Silver Spring author Eve Ottenberg decided to dive into the dark side of a decade in her crime thriller “Dark is the Night.” Set in the 1960s, the story follows characters living on the fringes of society in the underbelly of an unnamed East Coast city.
The novel tells the story of drug-dealing hippie Iago Dustingrove who also is a police spy living in a commune ghetto on the edge of a university neighborhood. The story also centers on his girlfriend who is having an affair with one of his competitors in the drug trade, a local legislator who is campaigning to recall the city’s mob-connected mayor and a political radical plotting to blow up city hall.
While some characters and situations are extreme, Ottenberg intended the book to have a “true crime” feel.
“In some dialogue there is satire. Overall, it’s a pretty grim picture about the results of human endeavor,” she says. “Things do not work out well for most the characters in this book.”
One of the novel’s themes is “the propinquity of the unknown” and how each character deals with forces that are out of their control, and how it effects their lives, Ottenberg says.

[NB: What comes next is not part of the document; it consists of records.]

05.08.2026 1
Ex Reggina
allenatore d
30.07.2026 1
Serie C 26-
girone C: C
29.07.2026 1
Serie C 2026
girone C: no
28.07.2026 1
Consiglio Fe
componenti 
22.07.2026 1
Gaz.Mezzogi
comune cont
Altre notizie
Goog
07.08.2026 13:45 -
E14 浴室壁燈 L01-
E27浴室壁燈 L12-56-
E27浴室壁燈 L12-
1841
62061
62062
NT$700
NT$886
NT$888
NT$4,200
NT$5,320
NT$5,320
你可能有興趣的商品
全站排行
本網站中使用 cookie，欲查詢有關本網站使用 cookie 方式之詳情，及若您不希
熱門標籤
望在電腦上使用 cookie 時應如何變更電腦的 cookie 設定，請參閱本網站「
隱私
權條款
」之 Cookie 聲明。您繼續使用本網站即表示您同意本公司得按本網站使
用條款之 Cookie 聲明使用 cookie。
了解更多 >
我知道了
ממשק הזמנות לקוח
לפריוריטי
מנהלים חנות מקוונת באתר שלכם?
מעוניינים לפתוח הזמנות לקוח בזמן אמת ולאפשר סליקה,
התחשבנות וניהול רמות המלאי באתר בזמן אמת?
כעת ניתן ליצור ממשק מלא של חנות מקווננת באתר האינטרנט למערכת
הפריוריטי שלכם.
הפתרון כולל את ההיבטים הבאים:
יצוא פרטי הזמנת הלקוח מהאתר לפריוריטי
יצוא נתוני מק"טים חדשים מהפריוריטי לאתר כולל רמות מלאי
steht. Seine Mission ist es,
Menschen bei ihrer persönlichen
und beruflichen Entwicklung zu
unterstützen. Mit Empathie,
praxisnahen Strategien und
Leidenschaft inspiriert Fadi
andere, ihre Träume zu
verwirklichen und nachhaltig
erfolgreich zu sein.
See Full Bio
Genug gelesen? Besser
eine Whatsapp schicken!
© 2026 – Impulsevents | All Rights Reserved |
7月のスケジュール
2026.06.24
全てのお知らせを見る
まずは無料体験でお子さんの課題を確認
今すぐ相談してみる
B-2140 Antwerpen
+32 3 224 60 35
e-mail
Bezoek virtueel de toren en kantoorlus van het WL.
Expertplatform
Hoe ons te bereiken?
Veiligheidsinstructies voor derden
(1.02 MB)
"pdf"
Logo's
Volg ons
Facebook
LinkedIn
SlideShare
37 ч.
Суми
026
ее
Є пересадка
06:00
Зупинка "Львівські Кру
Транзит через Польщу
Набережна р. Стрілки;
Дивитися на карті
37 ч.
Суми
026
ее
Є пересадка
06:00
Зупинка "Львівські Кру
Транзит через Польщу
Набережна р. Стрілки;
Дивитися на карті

“It’s like they dwell in a kind of darkness, most of them. That is where the title comes from,” she says. “There are a few people who are really actively trying to do good, but overall, forces of good in the world are relatively weaker than those of the bad, which are always busy, always pushing forward and very hard to stop.”
Ottenberg works as a school library media specialist in the Prince George’s County Public School district, and usually is able to spend her summers writing. The prolific author has published nine books total, the last five with Publish America, a print-on-demand book publisher. This year she also published a novel titled “The Walk Out: A Tale in Three Parts” about teacher strikes, and a collection of short stories titled “What They Didn't Know, Stories and Essays.”
Ottenberg previously has been a political columnist for The Village Voice and has been published in The Washington Post, The New York Times and Vanity Fair, among other publications. She credits her journalism career with exposing her to writing frequently, organizing her thoughts and using real-life events as inspiration.
“It’s given me lots of ideas for the books I write. It’s a big help,” she says.
Because she was a teenager in the 1960s, Ottenberg says she was able to use her memories to inspire many of the book’s characters and situations.
“I remember a lot about what people were concerned with,” she says. “I went to political rallies protesting the war in Vietnam, I knew political activists. A lot of this, it is back there in my mind, I remember it.”
Although she finished “Dark is the Night” several years ago, Ottenberg felt that this year was the perfect time to publish the book because mass political movements are making headlines around the globe. She felt that many of the issues of the 1960s are something that people today could relate to.
“It doesn’t seem all that different than what is going on with us,” she says.